▼
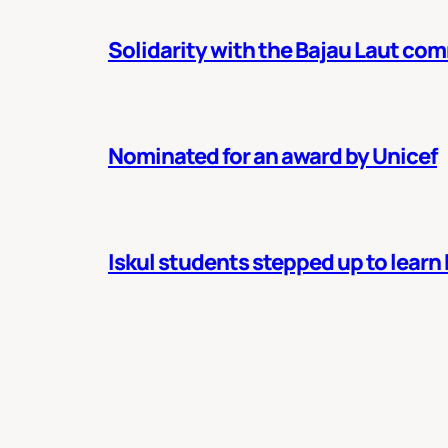
Solidarity with the Bajau Laut co
Nominated for an award by Unicef
Iskul students stepped up to learn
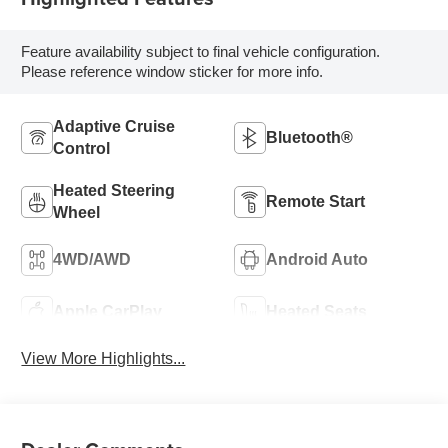
Feature availability subject to final vehicle configuration.
Please reference window sticker for more info.
Adaptive Cruise
Bluetooth®
Control
Heated Steering
Remote Start
Wheel
4WD/AWD
Android Auto
Apple CarPlay
Heated Seats
View More Highlights...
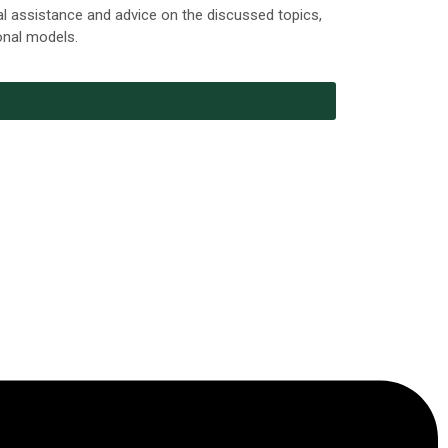
al assistance and advice on the discussed topics,
ional models.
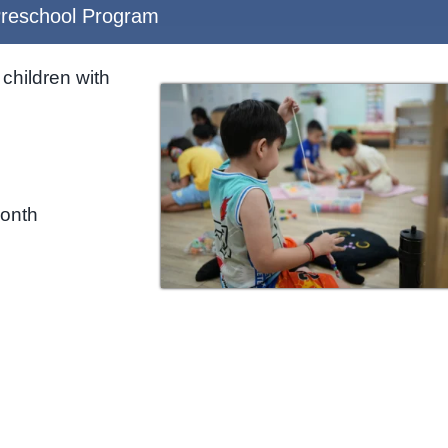
reschool Program
children with
month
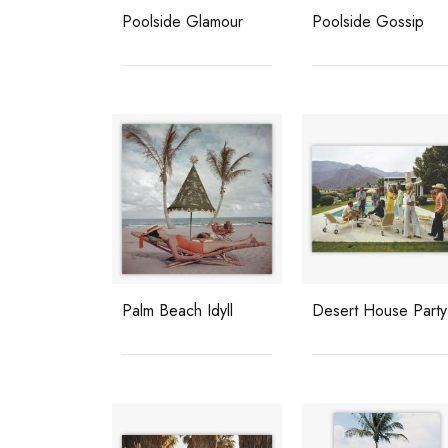
Poolside Glamour
Poolside Gossip
Palm Beach Idyll
Desert House Party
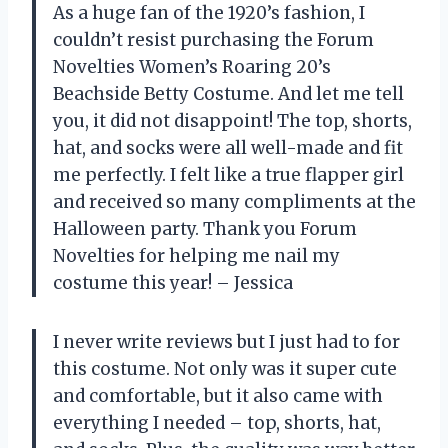
As a huge fan of the 1920’s fashion, I
couldn’t resist purchasing the Forum
Novelties Women’s Roaring 20’s
Beachside Betty Costume. And let me tell
you, it did not disappoint! The top, shorts,
hat, and socks were all well-made and fit
me perfectly. I felt like a true flapper girl
and received so many compliments at the
Halloween party. Thank you Forum
Novelties for helping me nail my
costume this year! – Jessica
I never write reviews but I just had to for
this costume. Not only was it super cute
and comfortable, but it also came with
everything I needed – top, shorts, hat,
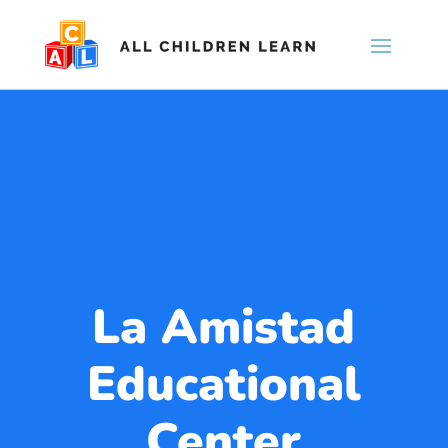
La Amistad
Educational
Center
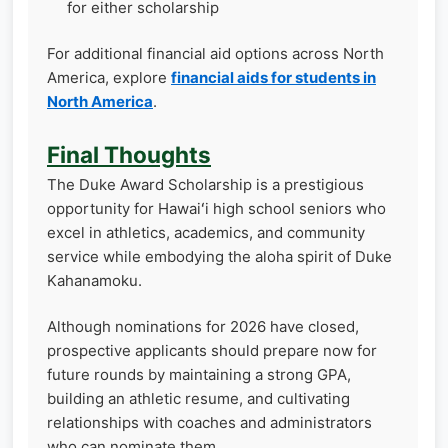
for either scholarship
For additional financial aid options across North
America, explore
financial aids for students in
North America
.
Final Thoughts
The Duke Award Scholarship is a prestigious
opportunity for Hawaiʻi high school seniors who
excel in athletics, academics, and community
service while embodying the aloha spirit of Duke
Kahanamoku.
Although nominations for 2026 have closed,
prospective applicants should prepare now for
future rounds by maintaining a strong GPA,
building an athletic resume, and cultivating
relationships with coaches and administrators
who can nominate them.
▲
• **What the exercise asks**
The lines wanted are those from the start of the material above through the line with "Heated Seats", both included; print them exactly and skip any picture.

• **Answer area**
Solidarity with the Bajau Laut co
Nominated for an award by Unicef
Iskul students stepped up to learn
Feature availability subject to final vehicle configuration.
Please reference window sticker for more info.
Adaptive Cruise
Bluetooth®
Control
Heated Steering
Remote Start
Wheel
4WD/AWD
Android Auto
Apple CarPlay
Heated Seats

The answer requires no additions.